I had a very serious blood disorder myself, so I can relate.
You don’t necessarily need more cardio if you do this program properly.
If adding bone mass is an issue, than training in progressive resistance is your first step, but there are nutritional guidelines you have to put in place, too
You’re trying to add bone mass, not necessarily muscle, so you don’t need to do a lot of isolation moves or work to failure, but the weights must be challenging. Your bones grow in a similar fashion to your muscles, but rather than hypertrophy, you’ll be trying to induce osteogenesis.
The best approach for you would be a circuit training programme done 3-4 times per week. Concentrate on doing sets of ten to twelve reps of weights that are challenging, but not VERY difficult.Doing a circuit programme may also remove the need for cardio training, if you do the exercises in the proper order.
Try something like this, but modify it for whatever equipment you have access to.
Warm up with a couple of light sets of various exercises. Once you’re sweating a bit and you feel loose, go on to the core of your workout.
One set each of the following body part in rapid succession. The rapid pace and the bouncing from lower body to upper body will induce enough stress on your circulatory system to make this both anaerobic and cardio vascular at the same time. Your heart will have to pump blood all over your body to oxygenate your muscles.
Chest presses, leg presses (or squat), rows (or pulldowns-pullups),shoulder presses,hamstring curls, sit ups (crunches) and repeat three times.
Now you can add a little isolation, because you may start to poop out a bit. Working smaller muscle groups toward the end of your training will work best.

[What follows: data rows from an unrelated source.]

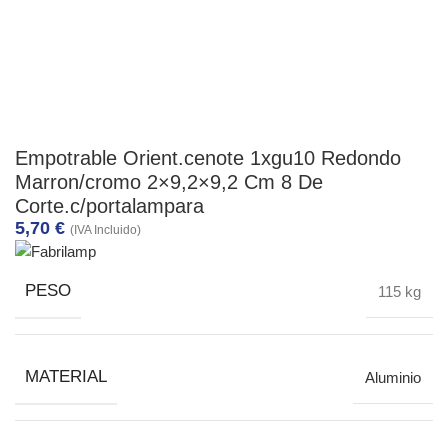
Empotrable Orient.cenote 1xgu10 Redondo
Marron/cromo 2×9,2×9,2 Cm 8 De
Corte.c/portalampara
5,70
€
(IVA Incluido)
PESO
115 kg
MATERIAL
Aluminio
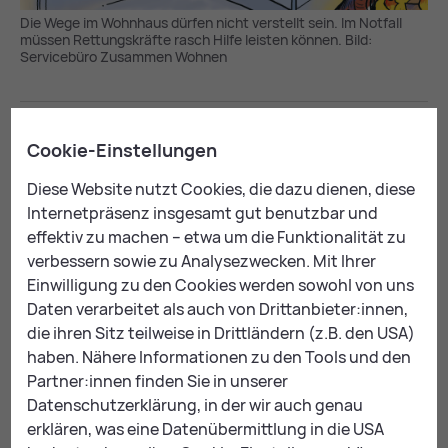
Die Wege im Wohnhaus dürfen nicht verstellt sein. Im Notfall
müssen Rettungskräfte rasch Hilfe leisten können. Bild:
Servicebüro Zusammen Wohnen
Tier­hal­tung & Hy­gie­ne
Cookie-Einstellungen
Diese Website nutzt Cookies, die dazu dienen, diese
Re­geln für Hun­de­hal­te­rIn­nen
Internetpräsenz insgesamt gut benutzbar und
effektiv zu machen – etwa um die Funktionalität zu
Hundehaltung in Leoben bringt einige Pflichten mit
verbessern sowie zu Analysezwecken. Mit Ihrer
sich:
Einwilligung zu den Cookies werden sowohl von uns
BesitzerInnen von Vierbeinern sind verpflichtet,
Daten verarbeitet als auch von Drittanbieter:innen,
Hundekot wegzuräumen. Ansonsten droht eine
Or­
die ihren Sitz teilweise in Drittländern (z.B. den USA)
gan­stra­fe
.
haben. Nähere Informationen zu den Tools und den
Partner:innen finden Sie in unserer
Nutzen Sie die zahlreichen
Sa­ckerls­pen­der
, die in
Datenschutzerklärung, in der wir auch genau
ganz Leoben zu finden sind.
erklären, was eine Datenübermittlung in die USA
Auf der
Hun­de­wie­se
in Lerchenfeld können sich die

Biceps curls, triceps extensions or press downs, calf raises, side lateral raises, bent side lateral raises and repeat three times.
Since I don’t know what you have access to, you can look up any of these exercises in the HUGE database.
http://www.bodybuilding.com/fun/exercises.htm
http://health.netscape.com/story/2007/08/10/bodybuildingcom-exercises-guide-over-300-exercises
There are images and videos there that can help tremendously.
NOW! Part of the issue with osteogenesis that many people fail to consider is vitamin D. Most experts agree that the USRDA for vitamin D is entirely too low and doesn't take into account the elderly and people that don't get much exposure to the sun.
That said, you'll need calcium, vitamin D and even boron. Boron is a trace element that we need in order to utilize the calcium that we take in. Also, inulin is a dietary fiber that's shown great promise in improving calcium uptake. I get my inulin from Stonyfield Farms Yogurt. Four grams per serving and two servings meets the inulin requirements in line with the studies.